Last Week in Drizzle – Volume 2

This is the second post in the weekly series “Last Week in Drizzle” where we summarize the efforts of various folks in the Drizzle community over the past week. This edition encapsulates the work and conversations taking place over the past two weeks as both a vacation and procrastination took their toll on getting the weekly edition done. As with the week before, a number of developers and community advocates continue to refactor the code base, come together in discussions on the mailing list, and brainstorm on how to solve the tough problems that Drizzle is trying to address. Mark Schoonover and myself are now collaborating on the Last Week in Drizzle series. Thanks Mark!

Growth in the Drizzle Community

The week before last, we had 148 subscribers to the Drizzle mailing list — this week, that number is up to 176 members, a good growth of 19% in just two weeks. As I type this, there are 41 folks hanging out on the #drizzle Freenode channel, but last week I saw the number fluctuate between 30 and 50 developers, which was awesome to see.

The Drizzle wiki has been steadily growing in its content; so much so that there has been some discussion around moving from Wikia to a dedicated wiki on the newly-acquired drizzleproject.org domain. It’s not a high-priority thing right now, so perhaps there will be more news about the wiki move in future editions of this series… As for new content on the wiki, there’s been a number of entries added, including the following:

Ongoing Conversations on the Mailing List

As with previous weeks, the mailing list discussions, both Bikeshed stuff and tough problem-solving discussions, are flourishing.
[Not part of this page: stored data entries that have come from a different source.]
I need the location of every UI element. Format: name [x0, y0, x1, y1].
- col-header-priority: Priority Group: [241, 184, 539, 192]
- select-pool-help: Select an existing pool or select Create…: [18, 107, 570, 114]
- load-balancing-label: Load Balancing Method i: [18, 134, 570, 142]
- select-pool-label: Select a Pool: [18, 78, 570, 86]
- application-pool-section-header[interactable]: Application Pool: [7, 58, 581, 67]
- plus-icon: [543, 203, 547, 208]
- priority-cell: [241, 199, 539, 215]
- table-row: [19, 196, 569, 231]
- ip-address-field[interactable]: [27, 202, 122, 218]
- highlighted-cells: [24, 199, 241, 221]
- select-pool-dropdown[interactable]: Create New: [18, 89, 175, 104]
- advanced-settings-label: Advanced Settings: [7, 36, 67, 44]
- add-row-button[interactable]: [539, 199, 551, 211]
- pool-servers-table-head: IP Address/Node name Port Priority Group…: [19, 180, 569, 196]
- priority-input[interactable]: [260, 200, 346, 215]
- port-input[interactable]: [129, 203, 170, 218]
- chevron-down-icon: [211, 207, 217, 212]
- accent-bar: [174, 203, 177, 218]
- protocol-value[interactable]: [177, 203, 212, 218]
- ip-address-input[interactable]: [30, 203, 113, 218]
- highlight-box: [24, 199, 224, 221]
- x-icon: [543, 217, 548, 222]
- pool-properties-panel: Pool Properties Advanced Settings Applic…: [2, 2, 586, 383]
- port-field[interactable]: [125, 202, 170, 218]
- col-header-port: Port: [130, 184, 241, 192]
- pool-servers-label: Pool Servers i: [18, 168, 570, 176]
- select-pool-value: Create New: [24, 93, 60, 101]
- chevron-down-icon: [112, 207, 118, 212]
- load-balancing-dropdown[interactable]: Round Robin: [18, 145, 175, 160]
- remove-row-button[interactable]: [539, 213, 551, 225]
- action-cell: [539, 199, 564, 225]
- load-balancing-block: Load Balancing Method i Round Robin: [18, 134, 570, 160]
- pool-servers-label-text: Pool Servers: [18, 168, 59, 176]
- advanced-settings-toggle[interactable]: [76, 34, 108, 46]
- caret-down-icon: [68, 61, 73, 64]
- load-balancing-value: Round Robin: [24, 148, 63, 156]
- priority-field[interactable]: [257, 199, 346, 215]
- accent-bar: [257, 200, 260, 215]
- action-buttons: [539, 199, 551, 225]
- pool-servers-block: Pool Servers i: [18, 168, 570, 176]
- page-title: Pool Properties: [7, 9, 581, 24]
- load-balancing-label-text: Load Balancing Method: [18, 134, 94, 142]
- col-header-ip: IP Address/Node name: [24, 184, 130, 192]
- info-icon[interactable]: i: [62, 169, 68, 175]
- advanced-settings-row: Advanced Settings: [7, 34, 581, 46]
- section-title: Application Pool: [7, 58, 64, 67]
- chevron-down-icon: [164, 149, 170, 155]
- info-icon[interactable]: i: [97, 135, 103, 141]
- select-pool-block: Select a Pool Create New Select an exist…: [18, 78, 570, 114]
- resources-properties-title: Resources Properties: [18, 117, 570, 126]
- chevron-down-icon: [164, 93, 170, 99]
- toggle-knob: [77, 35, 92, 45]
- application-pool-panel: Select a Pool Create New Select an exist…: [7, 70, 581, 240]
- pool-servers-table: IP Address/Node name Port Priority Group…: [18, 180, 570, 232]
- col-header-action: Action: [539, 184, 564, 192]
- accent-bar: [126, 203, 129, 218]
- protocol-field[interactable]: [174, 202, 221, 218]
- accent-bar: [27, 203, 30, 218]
On the bikeshed front, discussions have been around the domain name, future home page, and wiki stuff. On more substantive issues, there have been interesting threads regarding a proposed persistence and stream format for table metadata (more below, and also see Brian Aker’s section) and on the current plugin architecture. Also, the ongoing debate over the “proper” way of dealing with drizzle configuration files and CLI options continues, with various parties making a stand for and against a solution which simplifies the configuration directives and the number of files.
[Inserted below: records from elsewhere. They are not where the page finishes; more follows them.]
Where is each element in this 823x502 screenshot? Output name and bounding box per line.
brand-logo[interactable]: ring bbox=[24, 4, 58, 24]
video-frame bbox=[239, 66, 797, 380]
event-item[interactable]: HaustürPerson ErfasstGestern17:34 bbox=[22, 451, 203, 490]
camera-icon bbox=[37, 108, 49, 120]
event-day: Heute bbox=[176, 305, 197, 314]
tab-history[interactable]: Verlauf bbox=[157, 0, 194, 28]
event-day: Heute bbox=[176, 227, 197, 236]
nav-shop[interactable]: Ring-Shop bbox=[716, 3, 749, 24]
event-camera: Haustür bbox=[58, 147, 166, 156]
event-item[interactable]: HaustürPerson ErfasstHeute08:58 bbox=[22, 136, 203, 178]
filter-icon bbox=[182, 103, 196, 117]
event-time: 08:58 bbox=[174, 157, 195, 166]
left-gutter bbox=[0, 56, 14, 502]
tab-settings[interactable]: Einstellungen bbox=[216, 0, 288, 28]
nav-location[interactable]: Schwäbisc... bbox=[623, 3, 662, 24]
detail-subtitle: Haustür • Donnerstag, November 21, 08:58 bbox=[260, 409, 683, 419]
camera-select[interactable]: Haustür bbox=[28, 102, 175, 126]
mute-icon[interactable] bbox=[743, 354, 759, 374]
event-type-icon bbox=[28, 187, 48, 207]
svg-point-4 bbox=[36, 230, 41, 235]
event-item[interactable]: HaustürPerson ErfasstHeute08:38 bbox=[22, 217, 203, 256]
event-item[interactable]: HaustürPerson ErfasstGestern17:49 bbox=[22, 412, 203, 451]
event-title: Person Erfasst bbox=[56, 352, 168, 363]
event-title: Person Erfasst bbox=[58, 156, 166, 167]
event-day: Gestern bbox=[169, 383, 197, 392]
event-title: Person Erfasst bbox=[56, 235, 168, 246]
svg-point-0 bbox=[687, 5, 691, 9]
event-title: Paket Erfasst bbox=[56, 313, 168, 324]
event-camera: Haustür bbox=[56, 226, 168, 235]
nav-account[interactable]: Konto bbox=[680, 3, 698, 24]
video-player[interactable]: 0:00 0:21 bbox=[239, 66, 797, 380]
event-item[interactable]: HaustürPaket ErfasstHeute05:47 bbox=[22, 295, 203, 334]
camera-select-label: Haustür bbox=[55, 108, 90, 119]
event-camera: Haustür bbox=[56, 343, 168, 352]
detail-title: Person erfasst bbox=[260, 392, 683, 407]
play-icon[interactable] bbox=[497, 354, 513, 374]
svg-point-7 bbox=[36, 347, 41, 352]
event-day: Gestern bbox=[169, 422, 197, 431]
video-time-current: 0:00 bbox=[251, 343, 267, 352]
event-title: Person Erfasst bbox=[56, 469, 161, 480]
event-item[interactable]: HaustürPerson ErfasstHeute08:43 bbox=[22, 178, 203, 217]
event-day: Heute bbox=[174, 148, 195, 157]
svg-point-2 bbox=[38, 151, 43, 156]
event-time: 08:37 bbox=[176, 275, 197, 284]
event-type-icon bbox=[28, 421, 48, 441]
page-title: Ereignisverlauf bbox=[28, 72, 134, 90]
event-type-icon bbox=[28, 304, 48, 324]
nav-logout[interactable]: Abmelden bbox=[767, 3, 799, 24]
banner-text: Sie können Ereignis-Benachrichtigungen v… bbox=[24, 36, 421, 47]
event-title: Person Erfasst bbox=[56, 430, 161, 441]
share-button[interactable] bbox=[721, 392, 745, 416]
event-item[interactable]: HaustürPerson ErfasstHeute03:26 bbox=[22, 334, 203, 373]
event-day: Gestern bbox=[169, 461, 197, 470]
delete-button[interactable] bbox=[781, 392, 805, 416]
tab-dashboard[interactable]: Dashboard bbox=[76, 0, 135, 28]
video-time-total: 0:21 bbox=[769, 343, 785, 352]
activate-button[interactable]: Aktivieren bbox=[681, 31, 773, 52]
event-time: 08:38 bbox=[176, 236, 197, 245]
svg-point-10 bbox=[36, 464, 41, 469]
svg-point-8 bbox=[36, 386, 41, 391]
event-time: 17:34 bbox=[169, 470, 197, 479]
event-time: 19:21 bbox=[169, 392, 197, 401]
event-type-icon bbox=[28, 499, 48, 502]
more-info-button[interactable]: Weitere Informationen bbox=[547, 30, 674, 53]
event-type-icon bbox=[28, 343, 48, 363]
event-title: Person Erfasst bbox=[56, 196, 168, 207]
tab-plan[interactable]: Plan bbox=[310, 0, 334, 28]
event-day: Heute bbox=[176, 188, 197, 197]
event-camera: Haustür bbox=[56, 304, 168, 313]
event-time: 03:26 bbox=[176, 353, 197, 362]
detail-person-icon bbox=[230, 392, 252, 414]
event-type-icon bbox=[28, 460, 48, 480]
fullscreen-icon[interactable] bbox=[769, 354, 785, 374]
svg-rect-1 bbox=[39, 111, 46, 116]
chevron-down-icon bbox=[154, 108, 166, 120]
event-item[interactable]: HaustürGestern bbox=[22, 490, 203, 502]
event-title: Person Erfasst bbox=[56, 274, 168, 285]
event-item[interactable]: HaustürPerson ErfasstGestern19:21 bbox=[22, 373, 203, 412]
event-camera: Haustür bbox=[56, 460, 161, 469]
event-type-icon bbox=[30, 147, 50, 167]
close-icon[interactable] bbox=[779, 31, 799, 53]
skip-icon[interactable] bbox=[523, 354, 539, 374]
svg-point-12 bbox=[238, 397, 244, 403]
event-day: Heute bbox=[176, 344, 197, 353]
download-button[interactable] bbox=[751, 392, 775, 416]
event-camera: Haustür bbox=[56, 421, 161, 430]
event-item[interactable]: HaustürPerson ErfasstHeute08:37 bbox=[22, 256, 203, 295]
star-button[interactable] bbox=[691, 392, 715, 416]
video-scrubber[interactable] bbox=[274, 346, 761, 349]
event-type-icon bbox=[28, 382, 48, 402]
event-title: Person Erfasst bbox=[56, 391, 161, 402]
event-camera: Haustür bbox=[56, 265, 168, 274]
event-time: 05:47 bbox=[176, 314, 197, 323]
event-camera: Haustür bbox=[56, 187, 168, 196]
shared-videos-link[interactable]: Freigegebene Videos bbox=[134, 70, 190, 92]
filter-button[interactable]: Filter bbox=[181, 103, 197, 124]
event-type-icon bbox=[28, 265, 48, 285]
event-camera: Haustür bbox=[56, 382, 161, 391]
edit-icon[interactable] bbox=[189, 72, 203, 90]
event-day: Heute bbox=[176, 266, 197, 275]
The enthusiasm and openness with which these conversations have been happening continues to thrill me. We’ve been getting input from MySQL engineers, PostgreSQL engineers, DBAs, storage engine developers, and many others in the community. It’s fantastic to see the exchange of ideas in a transparent arena, and I encourage those of you who are interested in such things to check out the mailing lists!

Config File Organization

One of the ongoing conversations is what to do with the configuration files and command line options. A number of different suggestions have been offered regarding how to simplify the process of searching for configuration files, but AFAIK, no decision has been made regarding moving forward to a solution.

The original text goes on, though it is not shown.